Müssen Sie bügeln, waschen, vorkochen? Oder endlich den Vortrag
vorbereiten oder das wichtige Meeting? Ich gestehe, dass es mir oft
so geht. Dass ich denke: Nur diesmal nehme ich mir die Zeit, um
weiterzuarbeiten. Nur heute geht es nicht, dass ich nichts tue. Die
Ruhe hat keine Chance sich auszubreiten. Und am Abend des Sonntags
sind wir dann ähnlich erledigt wie an jedem Werktag.
Martin Luther
schreibt seinem Freund Phillip Melanchton, als dieser in einer ganz
heiklen Phase der Reformation, beim Reichstag zu Augsburg, als
eigentlich überhaupt keine Zeit war, auch nur eine Stunde nichts zu
tun, die Confessio Augustana vorlegen soll: „…vor allen Dingen gebt
euch Mühe, Euch zu schonen und nicht Euren Kopf zugrunde zu richten,
wie ich es getan habe.
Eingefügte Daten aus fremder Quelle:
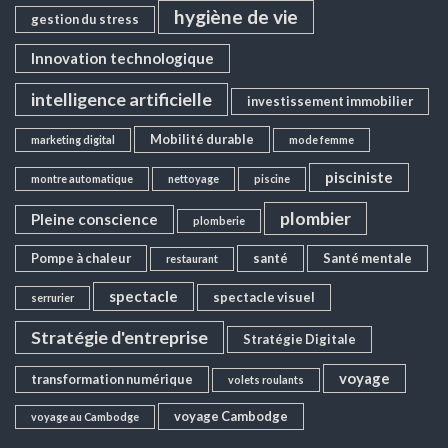
hygiène de vie
gestion du stress
Innovation technologique
intelligence artificielle
investissement immobilier
Mobilité durable
marketing digital
mode femme
pisciniste
montre automatique
nettoyage
piscine
plombier
Pleine conscience
plomberie
Pompe à chaleur
santé
Santé mentale
restaurant
spectacle
spectacle visuel
serrurier
Stratégie d'entreprise
Stratégie Digitale
voyage
transformation numérique
volets roulants
voyage Cambodge
voyage au Cambodge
Darum befehle ich Euch und allen Freunden,
Euch … Gesundheitsmaßregeln für Euer Körperchen aufzuzwingen; denn
Ihr sollt nicht Euer eigener Mörder werden und dann tun, als hättet
Ihr Euch im Dienste Gottes zugrunde gerichtet. Man dient Gott auch
durch Müßig sein, ja vielleicht durch nichts so sehr als damit.
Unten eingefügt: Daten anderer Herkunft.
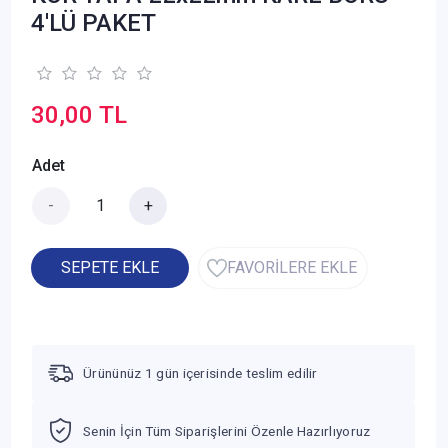
4'LÜ PAKET
30,00 TL
Adet
-
+
SEPETE EKLE
FAVORİLERE EKLE
Ürününüz 1 gün içerisinde teslim edilir
Senin İçin Tüm Siparişlerini Özenle Hazırlıyoruz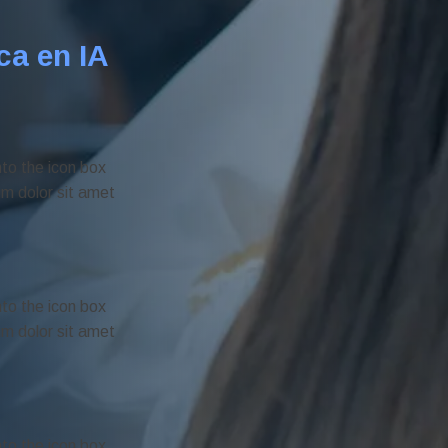
ca en IA
nto the icon box
um dolor sit amet
nto the icon box
um dolor sit amet
nto the icon box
Darum hat er den Sabbat so besonders streng gehalten wissen wollen.“
Alles hat
seine Zeit. Und der Sonntag ist nicht die Zeit zum Tun, sondern zum
Lassen, zur Ruhe in aller Unruhe.
Montag,
24.11.2008
Schweigeexerzitien
Das musst du
unbedingt auch mal machen, sagte schon vor ein paar Jahren ein guter
Freund zu mir. „Das“, was ich unbedingt machen sollte, waren
Schweigeexerzitien. Ich schaute ihn verständnislos an. Ich und
schweigen? Das würde ich nie und nimmer schaffen und auch gar nicht
wollen. Nein, das konnte ich mir nicht vorstellen. Worte sind mein
Reichtum, Reden meine Profession.
Heuer habe
ich´s doch gemacht und habe mich aufs Schweigen eingelassen.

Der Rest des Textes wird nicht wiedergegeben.